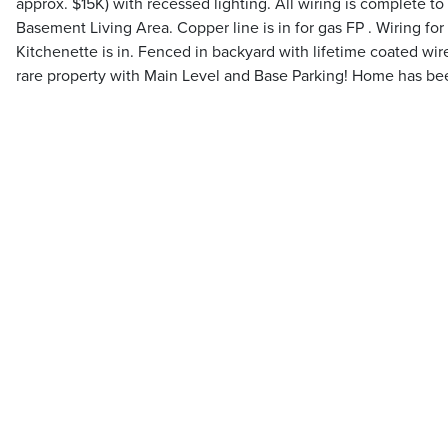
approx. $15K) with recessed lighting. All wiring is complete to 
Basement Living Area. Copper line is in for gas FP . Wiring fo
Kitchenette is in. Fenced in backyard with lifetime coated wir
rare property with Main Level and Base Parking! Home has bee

...

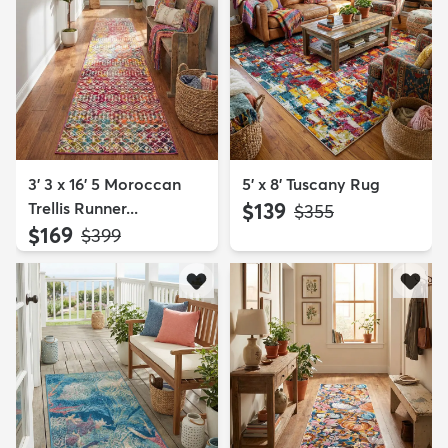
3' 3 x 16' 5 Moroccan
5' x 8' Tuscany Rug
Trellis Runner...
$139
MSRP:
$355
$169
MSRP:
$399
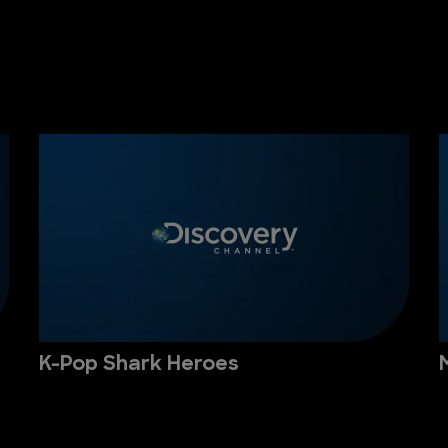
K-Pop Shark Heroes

▶ _Exercise prompt_: Output the material above exactly, but only from the line that carries "approx. $15K) with" through the line that carries "rare property with".

▶ _Answer for the task_:
approx. $15K) with recessed lighting. All wiring is complete to 
Basement Living Area. Copper line is in for gas FP . Wiring fo
Kitchenette is in. Fenced in backyard with lifetime coated wir
rare property with Main Level and Base Parking! Home has bee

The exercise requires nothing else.